In the records below, find the lines that include "numbers" and copy each.
....
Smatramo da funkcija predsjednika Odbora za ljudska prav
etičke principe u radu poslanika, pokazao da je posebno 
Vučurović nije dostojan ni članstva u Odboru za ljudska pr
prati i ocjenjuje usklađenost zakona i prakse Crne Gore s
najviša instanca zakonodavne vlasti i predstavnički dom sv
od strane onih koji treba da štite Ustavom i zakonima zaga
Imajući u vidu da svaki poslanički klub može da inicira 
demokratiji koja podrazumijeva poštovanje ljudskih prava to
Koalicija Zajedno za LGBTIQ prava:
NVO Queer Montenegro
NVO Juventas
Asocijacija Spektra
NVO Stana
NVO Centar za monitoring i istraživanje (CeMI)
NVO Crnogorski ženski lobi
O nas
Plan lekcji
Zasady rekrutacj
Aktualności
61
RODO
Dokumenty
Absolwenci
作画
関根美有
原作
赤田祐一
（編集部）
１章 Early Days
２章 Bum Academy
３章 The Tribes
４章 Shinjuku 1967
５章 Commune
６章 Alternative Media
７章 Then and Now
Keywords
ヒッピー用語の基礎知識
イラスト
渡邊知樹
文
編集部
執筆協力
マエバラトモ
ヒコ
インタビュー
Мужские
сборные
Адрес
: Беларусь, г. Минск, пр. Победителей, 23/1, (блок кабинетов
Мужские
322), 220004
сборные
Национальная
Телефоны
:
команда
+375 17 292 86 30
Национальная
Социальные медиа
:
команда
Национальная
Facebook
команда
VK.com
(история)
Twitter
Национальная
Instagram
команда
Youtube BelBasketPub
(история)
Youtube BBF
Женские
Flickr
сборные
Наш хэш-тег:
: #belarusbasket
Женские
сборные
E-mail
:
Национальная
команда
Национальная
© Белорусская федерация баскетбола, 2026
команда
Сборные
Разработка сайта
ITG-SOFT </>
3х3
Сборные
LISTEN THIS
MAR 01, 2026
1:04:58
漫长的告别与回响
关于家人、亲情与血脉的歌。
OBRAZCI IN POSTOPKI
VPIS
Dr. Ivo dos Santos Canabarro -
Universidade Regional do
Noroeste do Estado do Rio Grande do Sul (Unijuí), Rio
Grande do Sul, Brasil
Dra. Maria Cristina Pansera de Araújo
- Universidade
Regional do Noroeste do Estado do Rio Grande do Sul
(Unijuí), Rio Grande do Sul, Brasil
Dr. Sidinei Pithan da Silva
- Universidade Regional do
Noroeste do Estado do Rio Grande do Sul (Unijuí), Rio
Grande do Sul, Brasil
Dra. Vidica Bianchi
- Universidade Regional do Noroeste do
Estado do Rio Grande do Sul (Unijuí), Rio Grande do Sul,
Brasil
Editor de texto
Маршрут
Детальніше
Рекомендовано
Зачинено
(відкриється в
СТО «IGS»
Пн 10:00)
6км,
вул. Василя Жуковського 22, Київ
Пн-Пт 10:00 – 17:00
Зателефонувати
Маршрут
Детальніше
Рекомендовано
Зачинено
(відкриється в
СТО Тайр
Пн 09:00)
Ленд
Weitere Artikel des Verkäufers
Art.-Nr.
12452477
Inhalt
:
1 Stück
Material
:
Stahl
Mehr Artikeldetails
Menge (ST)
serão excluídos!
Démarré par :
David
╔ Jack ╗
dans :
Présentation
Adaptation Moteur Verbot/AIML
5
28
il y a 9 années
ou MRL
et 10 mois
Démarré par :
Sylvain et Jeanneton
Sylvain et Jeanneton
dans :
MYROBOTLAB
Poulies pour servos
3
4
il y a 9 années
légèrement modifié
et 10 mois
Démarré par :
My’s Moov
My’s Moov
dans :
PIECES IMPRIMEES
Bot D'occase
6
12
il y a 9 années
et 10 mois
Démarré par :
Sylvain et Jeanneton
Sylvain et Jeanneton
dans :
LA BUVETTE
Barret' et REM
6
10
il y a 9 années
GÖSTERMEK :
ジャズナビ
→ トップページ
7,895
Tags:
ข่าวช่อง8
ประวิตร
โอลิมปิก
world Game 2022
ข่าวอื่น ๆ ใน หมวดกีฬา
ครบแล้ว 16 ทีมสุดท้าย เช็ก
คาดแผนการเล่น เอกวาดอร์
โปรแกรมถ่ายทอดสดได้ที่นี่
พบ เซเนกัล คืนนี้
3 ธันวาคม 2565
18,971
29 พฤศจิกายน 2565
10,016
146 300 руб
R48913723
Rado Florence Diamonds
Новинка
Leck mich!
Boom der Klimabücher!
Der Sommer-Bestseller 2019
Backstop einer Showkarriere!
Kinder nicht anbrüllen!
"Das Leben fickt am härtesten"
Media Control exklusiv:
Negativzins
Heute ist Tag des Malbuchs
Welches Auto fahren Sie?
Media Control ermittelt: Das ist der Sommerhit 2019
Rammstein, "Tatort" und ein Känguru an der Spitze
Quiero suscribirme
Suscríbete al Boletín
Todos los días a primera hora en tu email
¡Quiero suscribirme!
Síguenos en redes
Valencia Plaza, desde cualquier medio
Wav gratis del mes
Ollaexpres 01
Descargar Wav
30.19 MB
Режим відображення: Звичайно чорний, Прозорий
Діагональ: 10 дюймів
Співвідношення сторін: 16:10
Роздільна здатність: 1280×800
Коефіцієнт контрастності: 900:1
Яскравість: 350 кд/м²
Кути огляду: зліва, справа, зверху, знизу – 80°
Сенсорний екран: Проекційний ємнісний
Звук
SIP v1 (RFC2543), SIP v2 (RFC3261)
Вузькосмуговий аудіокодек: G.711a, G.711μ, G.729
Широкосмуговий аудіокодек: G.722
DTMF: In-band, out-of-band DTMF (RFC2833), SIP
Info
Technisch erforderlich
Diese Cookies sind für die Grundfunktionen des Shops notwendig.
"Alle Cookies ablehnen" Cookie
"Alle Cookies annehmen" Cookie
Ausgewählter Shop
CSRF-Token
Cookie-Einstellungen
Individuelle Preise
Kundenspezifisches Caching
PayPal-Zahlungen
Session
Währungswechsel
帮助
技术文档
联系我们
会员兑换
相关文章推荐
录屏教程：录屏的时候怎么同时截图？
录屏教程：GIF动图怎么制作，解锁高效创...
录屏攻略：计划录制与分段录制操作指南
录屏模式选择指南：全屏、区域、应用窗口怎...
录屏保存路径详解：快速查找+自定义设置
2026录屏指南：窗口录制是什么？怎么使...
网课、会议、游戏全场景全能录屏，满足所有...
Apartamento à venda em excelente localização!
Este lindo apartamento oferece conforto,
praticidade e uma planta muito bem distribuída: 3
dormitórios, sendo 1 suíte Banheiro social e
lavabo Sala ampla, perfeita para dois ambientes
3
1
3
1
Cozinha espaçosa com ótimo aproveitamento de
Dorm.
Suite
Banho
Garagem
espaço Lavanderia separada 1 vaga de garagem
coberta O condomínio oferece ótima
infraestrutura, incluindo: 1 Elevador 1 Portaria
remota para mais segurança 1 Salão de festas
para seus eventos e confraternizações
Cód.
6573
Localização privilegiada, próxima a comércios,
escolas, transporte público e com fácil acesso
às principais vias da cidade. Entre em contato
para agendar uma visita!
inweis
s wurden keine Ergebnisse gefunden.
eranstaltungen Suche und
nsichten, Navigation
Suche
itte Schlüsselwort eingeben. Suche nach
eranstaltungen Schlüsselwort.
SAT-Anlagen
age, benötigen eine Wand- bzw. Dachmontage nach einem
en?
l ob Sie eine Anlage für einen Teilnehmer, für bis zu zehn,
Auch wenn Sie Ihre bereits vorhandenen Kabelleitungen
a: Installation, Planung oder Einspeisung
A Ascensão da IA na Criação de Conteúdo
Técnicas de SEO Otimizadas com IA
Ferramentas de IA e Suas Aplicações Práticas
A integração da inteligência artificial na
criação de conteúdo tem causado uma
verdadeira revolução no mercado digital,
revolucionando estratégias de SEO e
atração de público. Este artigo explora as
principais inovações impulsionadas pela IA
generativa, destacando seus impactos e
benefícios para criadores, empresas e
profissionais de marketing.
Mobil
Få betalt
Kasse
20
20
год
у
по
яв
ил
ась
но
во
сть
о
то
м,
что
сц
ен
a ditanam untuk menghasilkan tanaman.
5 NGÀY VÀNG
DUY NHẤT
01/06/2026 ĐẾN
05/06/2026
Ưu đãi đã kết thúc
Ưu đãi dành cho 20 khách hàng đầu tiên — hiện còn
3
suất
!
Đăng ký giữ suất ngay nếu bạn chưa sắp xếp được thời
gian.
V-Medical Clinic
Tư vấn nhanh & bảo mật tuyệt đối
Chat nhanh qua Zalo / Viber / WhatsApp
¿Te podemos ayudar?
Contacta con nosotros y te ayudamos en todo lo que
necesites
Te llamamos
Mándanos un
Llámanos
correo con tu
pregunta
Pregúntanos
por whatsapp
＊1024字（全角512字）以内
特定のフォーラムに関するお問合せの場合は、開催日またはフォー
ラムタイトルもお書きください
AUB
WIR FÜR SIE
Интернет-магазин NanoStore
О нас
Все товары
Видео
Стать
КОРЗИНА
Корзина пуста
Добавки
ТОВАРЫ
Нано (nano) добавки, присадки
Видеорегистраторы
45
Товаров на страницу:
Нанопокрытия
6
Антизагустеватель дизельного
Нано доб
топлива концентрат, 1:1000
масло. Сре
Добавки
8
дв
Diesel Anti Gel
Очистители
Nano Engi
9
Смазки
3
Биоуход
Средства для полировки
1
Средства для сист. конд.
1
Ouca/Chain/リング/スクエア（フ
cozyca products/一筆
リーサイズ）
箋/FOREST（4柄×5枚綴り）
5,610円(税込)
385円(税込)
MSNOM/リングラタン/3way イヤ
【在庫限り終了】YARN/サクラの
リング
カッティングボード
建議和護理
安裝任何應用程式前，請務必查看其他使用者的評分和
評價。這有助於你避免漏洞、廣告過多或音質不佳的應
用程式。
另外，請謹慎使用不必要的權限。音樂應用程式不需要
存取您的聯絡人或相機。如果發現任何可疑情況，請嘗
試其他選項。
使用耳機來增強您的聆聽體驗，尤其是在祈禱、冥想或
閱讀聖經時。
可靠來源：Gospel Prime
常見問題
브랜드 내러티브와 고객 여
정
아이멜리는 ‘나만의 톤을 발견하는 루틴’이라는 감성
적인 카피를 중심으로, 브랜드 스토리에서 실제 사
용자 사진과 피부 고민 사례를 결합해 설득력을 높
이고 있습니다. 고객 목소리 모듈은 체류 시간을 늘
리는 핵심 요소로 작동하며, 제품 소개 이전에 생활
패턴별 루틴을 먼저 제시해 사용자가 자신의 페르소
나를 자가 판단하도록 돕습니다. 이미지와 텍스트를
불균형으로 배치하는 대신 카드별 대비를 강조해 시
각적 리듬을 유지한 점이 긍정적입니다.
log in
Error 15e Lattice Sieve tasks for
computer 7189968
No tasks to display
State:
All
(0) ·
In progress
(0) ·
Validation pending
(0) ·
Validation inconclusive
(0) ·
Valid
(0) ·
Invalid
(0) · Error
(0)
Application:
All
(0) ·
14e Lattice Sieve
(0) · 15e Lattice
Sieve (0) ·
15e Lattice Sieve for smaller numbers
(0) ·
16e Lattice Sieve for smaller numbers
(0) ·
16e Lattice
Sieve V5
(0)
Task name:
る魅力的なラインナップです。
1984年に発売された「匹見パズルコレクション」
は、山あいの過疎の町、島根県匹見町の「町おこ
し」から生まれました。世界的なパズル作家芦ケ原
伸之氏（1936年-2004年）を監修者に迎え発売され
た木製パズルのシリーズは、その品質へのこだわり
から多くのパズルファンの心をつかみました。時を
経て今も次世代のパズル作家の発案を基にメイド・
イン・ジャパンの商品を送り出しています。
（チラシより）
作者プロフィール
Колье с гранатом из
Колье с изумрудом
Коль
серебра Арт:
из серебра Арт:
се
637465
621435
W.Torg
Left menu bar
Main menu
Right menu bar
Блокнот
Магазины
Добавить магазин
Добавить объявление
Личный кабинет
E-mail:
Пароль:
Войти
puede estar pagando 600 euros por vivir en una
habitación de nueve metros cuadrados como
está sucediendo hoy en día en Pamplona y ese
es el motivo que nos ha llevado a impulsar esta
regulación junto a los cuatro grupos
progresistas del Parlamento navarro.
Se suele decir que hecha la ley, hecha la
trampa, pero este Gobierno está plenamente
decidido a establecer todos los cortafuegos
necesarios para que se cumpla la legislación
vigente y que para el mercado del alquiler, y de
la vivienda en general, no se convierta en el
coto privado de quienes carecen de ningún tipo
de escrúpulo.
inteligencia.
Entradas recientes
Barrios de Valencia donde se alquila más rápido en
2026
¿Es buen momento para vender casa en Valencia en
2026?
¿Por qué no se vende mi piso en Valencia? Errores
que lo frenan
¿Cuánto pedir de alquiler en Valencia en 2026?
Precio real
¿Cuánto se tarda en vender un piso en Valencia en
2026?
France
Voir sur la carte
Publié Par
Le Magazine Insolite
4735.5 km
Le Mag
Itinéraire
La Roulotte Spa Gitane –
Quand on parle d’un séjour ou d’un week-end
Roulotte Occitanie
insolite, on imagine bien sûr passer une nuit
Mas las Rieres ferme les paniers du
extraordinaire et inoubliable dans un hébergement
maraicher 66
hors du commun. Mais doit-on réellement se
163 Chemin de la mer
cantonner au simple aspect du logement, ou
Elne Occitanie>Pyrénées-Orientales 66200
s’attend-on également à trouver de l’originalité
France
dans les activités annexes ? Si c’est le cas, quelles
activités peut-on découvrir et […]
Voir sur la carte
....
■ ANSWER FOR THE TASK
15e Lattice Sieve for smaller numbers
16e Lattice Sieve for smaller numbers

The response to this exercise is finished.